Despite actor Andy Nyman’s stellar reputation in underground horror circles, few could have anticipated the tortured brilliance he brings to The Glass Man’s starring role. Intelligently framed in today’s tough economic times, this gritty English masterpiece plays out something of a worst case scenario in which ill-fated Martin Pyrite loses everything he once held dear. A sensitive soul by nature, Martin resorts to increasingly desperate measures following a deal with an unsavoury debt collector who promises to remedy his financial strife in exchange for an unspeakably evil favour. On getting a handle on Pyrite’s inner turmoil, Nyman observes, “I am happily married and love my wife so much so it was very easy to ask myself those intriguing ‘what ifs.’ What would happen if we lost all those things we so often take for granted?”
Refusing to admit his ever-mounting troubles even to himself, it’s not long before Martin embarks on a terrifying downward spiral that’s painfully humiliating and frightening to witness. As his increasingly distant wife, scream queen Neve Campbell plays an inevitably minor role with an English accent that comes off a tad too clipped alongside the native actors she’s surrounded by.
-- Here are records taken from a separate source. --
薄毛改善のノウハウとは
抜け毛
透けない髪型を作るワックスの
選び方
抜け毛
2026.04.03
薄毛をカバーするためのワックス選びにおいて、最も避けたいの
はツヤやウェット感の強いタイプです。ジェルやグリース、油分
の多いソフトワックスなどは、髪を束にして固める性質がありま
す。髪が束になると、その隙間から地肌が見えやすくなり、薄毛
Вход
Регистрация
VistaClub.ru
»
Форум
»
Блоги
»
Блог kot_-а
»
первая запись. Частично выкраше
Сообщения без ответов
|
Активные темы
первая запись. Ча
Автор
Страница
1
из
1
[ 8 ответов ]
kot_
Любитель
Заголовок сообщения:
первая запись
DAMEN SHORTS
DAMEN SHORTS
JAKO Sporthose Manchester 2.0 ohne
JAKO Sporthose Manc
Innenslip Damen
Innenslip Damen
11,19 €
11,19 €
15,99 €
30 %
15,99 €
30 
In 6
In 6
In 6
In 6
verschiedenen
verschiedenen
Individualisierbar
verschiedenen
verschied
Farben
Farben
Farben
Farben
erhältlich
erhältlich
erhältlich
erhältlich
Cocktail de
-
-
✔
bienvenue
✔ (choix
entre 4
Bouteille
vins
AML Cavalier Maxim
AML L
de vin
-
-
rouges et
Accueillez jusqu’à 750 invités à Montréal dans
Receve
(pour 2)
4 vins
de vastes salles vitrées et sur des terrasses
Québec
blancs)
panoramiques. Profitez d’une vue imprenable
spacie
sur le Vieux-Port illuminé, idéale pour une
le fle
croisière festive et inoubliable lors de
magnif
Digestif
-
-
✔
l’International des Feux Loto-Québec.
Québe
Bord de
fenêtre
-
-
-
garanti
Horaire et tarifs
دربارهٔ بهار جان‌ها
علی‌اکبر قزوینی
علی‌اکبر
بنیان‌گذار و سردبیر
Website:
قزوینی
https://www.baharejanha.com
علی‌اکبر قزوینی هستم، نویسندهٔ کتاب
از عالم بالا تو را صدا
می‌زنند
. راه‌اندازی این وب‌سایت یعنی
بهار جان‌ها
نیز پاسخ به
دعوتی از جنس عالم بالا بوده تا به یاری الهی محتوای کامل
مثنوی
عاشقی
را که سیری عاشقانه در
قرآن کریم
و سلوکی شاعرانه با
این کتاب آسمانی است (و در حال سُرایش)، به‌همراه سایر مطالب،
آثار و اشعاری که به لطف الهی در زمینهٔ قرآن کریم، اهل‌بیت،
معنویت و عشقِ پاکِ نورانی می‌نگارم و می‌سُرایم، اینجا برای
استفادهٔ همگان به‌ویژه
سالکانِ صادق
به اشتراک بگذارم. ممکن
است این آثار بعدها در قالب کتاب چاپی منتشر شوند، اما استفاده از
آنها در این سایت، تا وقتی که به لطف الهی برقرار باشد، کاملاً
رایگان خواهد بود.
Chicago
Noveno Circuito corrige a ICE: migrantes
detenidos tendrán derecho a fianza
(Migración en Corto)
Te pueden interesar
Putting on a bumbling, softly-spoken show, Andy Nyman is superb as the fragile and helplessly passive Martin. It’s a further triumph for visionary director Cristian Solimeno who documents Martin’s every disastrous move in intimate detail, leaving us deeply attached to his very likeable lead. Accompanied by eerily prophetic shots of shattering glass and ghostly reflections depicting a man quite literally reduced to a shadow of his former self, The Glass Man is a hauntingly poignant cult classic in the making.
With gore and gags galore, it’s no surprise that Tucker & Dale Vs. Evil is scoring major kudos among horror fanatics and hard-nosed critics alike. Teaming gory slapstick with a sharp, almost encyclopaedic knowledge of slasher flicks, director Eli Craig brings a fresh angle to the genre that sees cool, serial killer menace replaced by blundering stupidity. Having been enjoying a lazy summer vacation at their remote woodland home, best buds Tucker and Dale find themselves mistaken for murderous hillbillies by a group of trendy college kids. The initial misunderstanding quickly spirals into chaos, triggering accidental bloodshed and belly laughs by the bucket-load.
Hopping shamelessly aboard today’s thriving torture porn bandwagon, Vile will doubtless prove a surefire hit with sub-genre junkies who revelled in the gratuitous likes of Saw and Hostel. In predictable keeping with the trademarks of such sadistic titles, a random selection of victims are held hostage and subjected to a host of eye-watering torture tactics. And despite being sketchily modelled on a sinister social experiment that famously explored obedience in human beings, this intriguing idea is quickly overshadowed by the gore that’ll doubtless make Vile a box office smash.